For all the uncertain cases, the proposed RHPC control scheme with the sensitivity-based optimization method is able to preserve the real-time applicability and achieve a competitive interception accuracy. However, it is found that the real-time applicability will lose when the uncertainty interval is increase to ± 25%, as the average running time for solving the optimization problem will be increased to around 0.2738 s.

5 Conclusion

In this paper, an optimization-based predictive control strategy was constructed and implemented to solve the missile integrated guidance and control problem in the presence of model parameter uncertainties and measurement noises. A multiple interval pseudospectral method was applied to discretize the moving horizon state estimation and predictive control problems. Then the resulting NLP formulation was solved via a sensitivity-based nonlinear programming approach. In order to reduce the computational complexity and match real-time requirements, the NLP sensitivity information was applied to approximate the optimal solution. Numerical simulations were conducted to illustrate the effectiveness and robustness of the proposed method. The results show that the integrated guidance and control scheme investigated in this paper can achieve the preceding requirements for the missile interception mission.
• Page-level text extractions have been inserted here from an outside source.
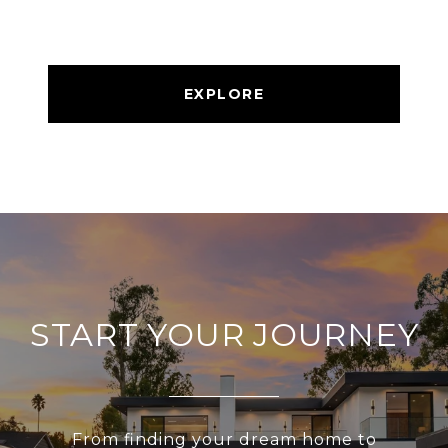
EXPLORE
START YOUR JOURNEY
From finding your dream home to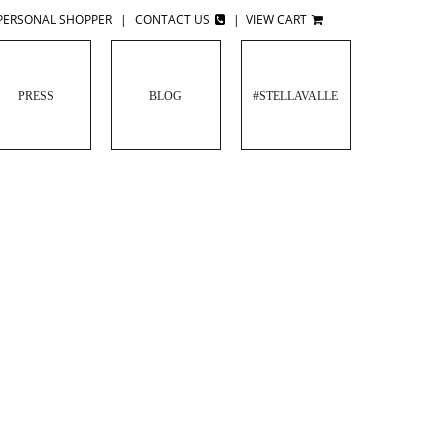
PERSONAL SHOPPER
|
CONTACT US
|
VIEW CART
PRESS
BLOG
#STELLAVALLE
However, there are some issues left in terms of applying the proposed control scheme for addressing the missile–target interception problem. For example, the performance of the sensitivity-based optimization technique might be affected significantly if large noises and model errors are considered. As a result, the processing speed will be decreased, thereby restricting the implementation of longer predictive horizons. In addition, the current missile dynamic model is relatively simple and more complex aerodynamic models should be applied. This will inevitably increase the computational burden of the optimizer since a more dense mesh grid is required to have an accurate approximation of the dynamics. These issues will be the main subjects of our future research.